Traditional induction: Suppose that the conjecture is correct for $n=k$. We show that it is correct for $n=k+1$. So we are supposing that $$\sum_{j=0}^k (-1)^{j-1}j=\frac{(-1)^{k+1}(2k+1)}{4}+\frac{1}{4}.\tag{$1$}$$ We have $$\sum_{j=0}^{k+1} (-1)^{j-1}j=\left(\sum_{j=0}^k (-1)^{j-1}j\right) + (-1)^k(k+1).\tag{$2$}$$ By the induction hypothesis $(1)$, the right-hand side of $(2)$ is equal to $$\frac{(-1)^{k+1}(2k+1)}{4}+\frac{1}{4}+ (-1)^k(k+1).\tag{$3$}$$ Note that $(-1)^k=(-1)^{k+2}$ and $(-1)^{k+1}=-(-1)^{k+2}$. It follows that expression $(3)$ is equal to $$(-1)^{k+2}\left(k+1 -\frac{2k+1}{4}\right)+\frac{1}{4}.$$ This simplifies to $(-1)^{k+2}\frac{2(k+1)+1}{4}+\frac{1}{4}$, which is exactly the assertion that the conjecture is correct for $n=k+1$.
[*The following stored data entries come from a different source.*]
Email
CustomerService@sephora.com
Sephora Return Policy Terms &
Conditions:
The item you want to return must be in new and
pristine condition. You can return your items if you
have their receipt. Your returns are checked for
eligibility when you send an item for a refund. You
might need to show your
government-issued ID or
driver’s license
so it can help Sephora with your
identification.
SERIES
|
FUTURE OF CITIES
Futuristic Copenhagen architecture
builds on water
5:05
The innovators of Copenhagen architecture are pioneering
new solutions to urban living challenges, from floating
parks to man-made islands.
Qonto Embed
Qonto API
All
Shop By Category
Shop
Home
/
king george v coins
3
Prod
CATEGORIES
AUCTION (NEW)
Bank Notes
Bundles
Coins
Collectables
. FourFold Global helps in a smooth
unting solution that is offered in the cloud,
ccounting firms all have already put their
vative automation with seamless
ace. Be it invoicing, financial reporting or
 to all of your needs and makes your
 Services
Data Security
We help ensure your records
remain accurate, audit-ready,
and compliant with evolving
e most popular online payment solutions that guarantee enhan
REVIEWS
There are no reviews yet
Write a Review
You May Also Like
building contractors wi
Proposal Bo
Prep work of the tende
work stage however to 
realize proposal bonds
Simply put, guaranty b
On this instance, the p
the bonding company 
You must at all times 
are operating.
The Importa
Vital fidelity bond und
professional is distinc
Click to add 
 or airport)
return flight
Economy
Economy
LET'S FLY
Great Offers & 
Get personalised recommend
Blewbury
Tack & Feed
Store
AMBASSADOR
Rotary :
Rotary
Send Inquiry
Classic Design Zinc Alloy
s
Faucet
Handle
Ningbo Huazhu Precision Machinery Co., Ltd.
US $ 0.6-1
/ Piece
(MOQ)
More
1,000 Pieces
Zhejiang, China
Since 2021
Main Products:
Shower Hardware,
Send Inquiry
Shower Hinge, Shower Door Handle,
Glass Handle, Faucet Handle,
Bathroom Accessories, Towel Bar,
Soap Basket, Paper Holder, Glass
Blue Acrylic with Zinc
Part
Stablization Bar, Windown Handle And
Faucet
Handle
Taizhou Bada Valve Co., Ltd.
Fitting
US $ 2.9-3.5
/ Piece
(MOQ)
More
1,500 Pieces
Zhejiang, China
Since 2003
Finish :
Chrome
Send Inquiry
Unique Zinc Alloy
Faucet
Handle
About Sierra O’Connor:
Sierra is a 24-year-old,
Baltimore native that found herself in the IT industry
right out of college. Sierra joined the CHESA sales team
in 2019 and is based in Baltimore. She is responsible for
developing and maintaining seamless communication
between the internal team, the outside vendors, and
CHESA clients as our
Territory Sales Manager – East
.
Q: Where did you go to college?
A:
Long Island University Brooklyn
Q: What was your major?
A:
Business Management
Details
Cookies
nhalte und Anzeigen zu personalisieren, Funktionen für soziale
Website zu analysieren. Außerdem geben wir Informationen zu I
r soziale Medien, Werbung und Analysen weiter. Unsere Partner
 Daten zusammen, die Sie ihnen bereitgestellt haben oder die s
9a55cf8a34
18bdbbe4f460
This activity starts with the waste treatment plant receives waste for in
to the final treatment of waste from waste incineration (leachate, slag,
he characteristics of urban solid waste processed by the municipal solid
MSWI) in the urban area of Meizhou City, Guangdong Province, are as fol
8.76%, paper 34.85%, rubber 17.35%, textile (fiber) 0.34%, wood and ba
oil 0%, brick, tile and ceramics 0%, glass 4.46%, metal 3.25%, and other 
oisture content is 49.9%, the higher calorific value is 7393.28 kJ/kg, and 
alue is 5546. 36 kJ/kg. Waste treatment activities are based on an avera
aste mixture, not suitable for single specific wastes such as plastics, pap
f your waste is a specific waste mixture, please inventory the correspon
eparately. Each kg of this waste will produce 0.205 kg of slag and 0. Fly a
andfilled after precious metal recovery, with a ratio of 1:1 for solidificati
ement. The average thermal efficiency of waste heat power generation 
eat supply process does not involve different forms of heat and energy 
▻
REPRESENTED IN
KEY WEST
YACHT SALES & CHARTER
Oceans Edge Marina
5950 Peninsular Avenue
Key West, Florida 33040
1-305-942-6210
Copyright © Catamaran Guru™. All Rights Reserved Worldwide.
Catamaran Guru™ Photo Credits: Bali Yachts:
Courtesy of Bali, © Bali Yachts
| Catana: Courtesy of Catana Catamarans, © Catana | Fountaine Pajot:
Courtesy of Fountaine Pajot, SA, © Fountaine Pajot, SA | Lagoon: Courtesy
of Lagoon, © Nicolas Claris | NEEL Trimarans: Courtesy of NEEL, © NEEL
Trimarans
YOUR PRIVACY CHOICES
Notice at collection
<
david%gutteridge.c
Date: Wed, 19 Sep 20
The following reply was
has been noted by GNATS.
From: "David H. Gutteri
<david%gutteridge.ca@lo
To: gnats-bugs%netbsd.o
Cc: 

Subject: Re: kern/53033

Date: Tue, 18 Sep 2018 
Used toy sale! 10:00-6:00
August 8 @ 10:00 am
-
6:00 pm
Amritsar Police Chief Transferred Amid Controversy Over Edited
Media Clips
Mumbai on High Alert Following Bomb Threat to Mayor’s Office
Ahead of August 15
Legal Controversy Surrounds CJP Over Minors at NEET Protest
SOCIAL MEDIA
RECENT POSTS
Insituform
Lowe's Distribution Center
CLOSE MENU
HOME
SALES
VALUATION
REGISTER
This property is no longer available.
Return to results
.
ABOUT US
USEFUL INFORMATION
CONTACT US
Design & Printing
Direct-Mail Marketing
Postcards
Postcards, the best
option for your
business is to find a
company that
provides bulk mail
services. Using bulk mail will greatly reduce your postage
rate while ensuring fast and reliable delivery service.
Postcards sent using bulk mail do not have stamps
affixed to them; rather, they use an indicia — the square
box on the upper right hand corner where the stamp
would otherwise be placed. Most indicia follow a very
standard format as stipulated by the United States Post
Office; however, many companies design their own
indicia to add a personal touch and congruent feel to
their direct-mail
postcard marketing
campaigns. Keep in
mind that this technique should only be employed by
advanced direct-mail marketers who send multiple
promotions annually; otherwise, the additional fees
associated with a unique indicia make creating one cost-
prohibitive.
Another way: The following is a better, but still mechanical, way to verify your conjecture. Let $(a_n)$ be the sequence whose $n$-th term is $\sum_{j=0}^n (-1)^{j-1}j$. Let $(b_n)$ be the sequence whose $n$-th term is $\frac{(-1)^{n+1}(2n+1)}{4}+\frac{1}{4}$. We want to show that the two sequences are the same. It is easy to verify that $a_1=b_1$. Note that the sequence $(a_n)$ satisfies the recurrence $$a_{n+1}=a_n+ (-1)^n(n+1).$$ If we can show that the sequence $(b_n)$ satisfies the same recurrence, we will be finished. So we want to show that $b_{n+1}-b_n=(-1)^n(n+1)$. Calculate. $$b_{n+1}-b_n=\left( \frac{(-1)^{n+2}(2n+3)}{4}+\frac{1}{4} \right) -\left( \frac{(-1)^{n+1}(2n+1)}{4}+\frac{1}{4} \right).$$
The rest is routine algebra, using the fact that $(-1)^{n+2}=(-1)^n$ and $(-1)^{n+1}=-(-1)^n$.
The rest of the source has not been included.